UK, 04/15/2011: This week Defra have committed an additional £3m of capital grants to co-fund projects that restore and protect the health of our water catchments and £110m to revamp England’s rivers. CIWEM welcomes this week’s announcement of the continuation of the Catchment Sensitive Farming programme.
As a result of the way the UK's water industry has evolved, issues in the water environment have traditionally been observed as either temporally or spatially discrete and we have worked within narrow disciplines to solve them. CIWEM considers that the administrative structures, boundaries, relationships and experience in the water industry will need to be evaluated in the light of changing needs.
Water is one resource but it has many uses. In its management are a complex and diverse range of both people and processes. CIWEM believes integrated water management should be a process whereby human interventions can work within the natural water system, rather than disrupting it in ways that are ultimately unsustainable.
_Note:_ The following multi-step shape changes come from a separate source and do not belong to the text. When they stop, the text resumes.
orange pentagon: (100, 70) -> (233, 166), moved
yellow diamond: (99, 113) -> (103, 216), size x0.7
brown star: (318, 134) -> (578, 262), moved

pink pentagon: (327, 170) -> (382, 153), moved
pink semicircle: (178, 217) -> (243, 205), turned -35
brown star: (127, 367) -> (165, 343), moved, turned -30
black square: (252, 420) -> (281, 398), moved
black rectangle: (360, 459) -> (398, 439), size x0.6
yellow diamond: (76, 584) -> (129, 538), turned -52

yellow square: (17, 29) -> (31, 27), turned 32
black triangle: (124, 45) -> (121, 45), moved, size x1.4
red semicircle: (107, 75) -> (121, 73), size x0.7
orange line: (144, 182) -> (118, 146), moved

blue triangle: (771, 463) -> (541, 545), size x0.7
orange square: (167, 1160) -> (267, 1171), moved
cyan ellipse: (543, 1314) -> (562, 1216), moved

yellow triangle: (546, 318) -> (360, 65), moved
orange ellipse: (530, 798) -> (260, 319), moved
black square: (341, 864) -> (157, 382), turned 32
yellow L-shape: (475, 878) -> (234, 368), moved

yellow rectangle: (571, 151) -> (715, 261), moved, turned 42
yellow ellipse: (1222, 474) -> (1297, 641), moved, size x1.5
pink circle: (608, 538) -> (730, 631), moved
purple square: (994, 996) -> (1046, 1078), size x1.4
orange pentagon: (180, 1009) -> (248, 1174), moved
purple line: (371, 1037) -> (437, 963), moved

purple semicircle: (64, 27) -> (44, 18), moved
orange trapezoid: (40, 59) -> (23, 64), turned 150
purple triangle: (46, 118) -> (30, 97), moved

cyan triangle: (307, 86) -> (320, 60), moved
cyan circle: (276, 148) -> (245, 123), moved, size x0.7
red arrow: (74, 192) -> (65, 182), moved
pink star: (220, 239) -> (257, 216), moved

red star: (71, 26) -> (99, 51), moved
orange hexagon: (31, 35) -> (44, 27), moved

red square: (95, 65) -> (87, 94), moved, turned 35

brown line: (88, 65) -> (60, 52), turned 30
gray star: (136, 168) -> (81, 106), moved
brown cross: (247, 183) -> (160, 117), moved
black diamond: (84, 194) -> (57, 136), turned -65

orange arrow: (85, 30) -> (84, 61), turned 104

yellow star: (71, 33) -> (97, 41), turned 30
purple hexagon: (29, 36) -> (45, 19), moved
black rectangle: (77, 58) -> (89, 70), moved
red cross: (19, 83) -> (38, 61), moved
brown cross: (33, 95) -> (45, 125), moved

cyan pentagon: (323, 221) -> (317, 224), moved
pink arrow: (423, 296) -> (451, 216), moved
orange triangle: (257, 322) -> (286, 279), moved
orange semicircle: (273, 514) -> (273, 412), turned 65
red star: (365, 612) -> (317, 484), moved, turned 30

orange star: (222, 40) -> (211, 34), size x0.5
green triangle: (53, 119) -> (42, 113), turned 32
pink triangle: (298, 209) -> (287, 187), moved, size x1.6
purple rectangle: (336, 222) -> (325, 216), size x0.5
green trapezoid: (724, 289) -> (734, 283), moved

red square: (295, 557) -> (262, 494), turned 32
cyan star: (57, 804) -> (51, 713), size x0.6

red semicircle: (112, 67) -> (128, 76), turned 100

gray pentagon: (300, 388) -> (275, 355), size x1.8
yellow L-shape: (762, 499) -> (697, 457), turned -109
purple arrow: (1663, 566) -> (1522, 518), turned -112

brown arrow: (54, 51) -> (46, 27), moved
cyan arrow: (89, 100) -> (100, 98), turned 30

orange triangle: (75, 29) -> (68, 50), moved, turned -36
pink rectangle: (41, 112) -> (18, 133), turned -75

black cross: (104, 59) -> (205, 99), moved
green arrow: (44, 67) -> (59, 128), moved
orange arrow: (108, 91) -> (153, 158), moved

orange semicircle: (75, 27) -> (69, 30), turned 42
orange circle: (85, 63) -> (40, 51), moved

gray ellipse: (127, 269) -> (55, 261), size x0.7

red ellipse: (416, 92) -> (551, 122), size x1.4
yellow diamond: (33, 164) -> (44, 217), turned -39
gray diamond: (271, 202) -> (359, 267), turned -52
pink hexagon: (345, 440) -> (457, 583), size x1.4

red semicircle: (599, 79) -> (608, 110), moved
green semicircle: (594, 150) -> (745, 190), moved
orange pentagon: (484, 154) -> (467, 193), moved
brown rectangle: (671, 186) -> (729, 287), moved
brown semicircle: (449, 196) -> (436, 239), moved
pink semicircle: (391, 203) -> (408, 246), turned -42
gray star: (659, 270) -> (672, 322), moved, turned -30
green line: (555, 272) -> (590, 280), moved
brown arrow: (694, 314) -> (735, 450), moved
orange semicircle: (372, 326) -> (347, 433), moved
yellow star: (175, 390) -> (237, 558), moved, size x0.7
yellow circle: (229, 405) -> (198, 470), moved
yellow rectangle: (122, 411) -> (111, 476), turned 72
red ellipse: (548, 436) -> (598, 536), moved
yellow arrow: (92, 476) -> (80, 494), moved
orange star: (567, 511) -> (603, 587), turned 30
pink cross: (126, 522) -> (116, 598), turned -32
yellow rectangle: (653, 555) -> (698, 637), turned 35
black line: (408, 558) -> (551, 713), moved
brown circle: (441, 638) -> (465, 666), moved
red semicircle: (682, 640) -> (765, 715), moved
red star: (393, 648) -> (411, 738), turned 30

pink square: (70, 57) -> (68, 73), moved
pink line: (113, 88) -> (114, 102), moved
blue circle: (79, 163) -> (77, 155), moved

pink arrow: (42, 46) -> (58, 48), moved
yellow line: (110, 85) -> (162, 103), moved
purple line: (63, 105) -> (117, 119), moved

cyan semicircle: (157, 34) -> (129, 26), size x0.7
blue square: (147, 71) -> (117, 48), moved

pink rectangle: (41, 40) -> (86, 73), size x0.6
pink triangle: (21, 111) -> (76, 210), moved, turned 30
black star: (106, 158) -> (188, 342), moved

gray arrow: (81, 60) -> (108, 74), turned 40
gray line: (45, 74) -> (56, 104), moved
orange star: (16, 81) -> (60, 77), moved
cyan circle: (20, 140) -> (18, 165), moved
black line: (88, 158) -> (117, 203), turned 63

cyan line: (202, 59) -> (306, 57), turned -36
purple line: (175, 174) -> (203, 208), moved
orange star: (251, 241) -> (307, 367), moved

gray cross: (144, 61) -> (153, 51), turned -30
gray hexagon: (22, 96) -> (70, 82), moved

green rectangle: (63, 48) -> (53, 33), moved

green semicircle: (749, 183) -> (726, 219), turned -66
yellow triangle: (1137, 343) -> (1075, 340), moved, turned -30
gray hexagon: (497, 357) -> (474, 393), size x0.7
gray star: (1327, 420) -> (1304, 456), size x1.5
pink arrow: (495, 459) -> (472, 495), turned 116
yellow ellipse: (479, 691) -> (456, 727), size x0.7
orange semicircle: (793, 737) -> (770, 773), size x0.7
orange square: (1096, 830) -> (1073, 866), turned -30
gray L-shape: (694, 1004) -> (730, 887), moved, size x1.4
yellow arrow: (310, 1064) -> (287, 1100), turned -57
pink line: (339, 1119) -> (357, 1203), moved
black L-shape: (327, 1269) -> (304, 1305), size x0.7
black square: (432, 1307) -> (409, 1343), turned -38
This should not only recognise the physical aspects of the water environment, but also its political and social context.
Looking at the wider water system identifies where an activity in one part of the system may create a benefit, or an unforeseen cost, to another. Managing water from a wider perspective takes our thinking beyond water to other agendas such as energy and carbon, planning, waste, biodiversity, agriculture and ecosystem services to deliver more sustainable solutions. It can lead to cost savings by creating efficiencies between local and national projects and make more effective use of project costs. It also acts as a driver for new environmental management skills and new organisational practices.
CIWEM Executive Director Nick Reeves says:
“Although the Government is only just waking up to integrated water management, achieving more integration has been on the agenda in the water industry for a number of years. Whilst we commend Defra’s commitment of 10 pilot test catchments, we already have examples of best practice. What we need is meaningful progress in the sector. This has been limited and CIWEM’s report is the first to identify the challenges and barriers to integration and how these can be potentially overcome.”